***** Given data *****
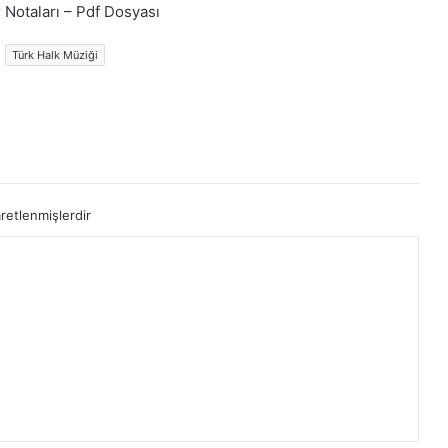
 Notaları – Pdf Dosyası
Türk Halk Müziği
aretlenmişlerdir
*****
◆ Task statement
Please print the material exactly as given above, omitting the pictures.

◆ Task response
 Notaları – Pdf Dosyası
Türk Halk Müziği
aretlenmişlerdir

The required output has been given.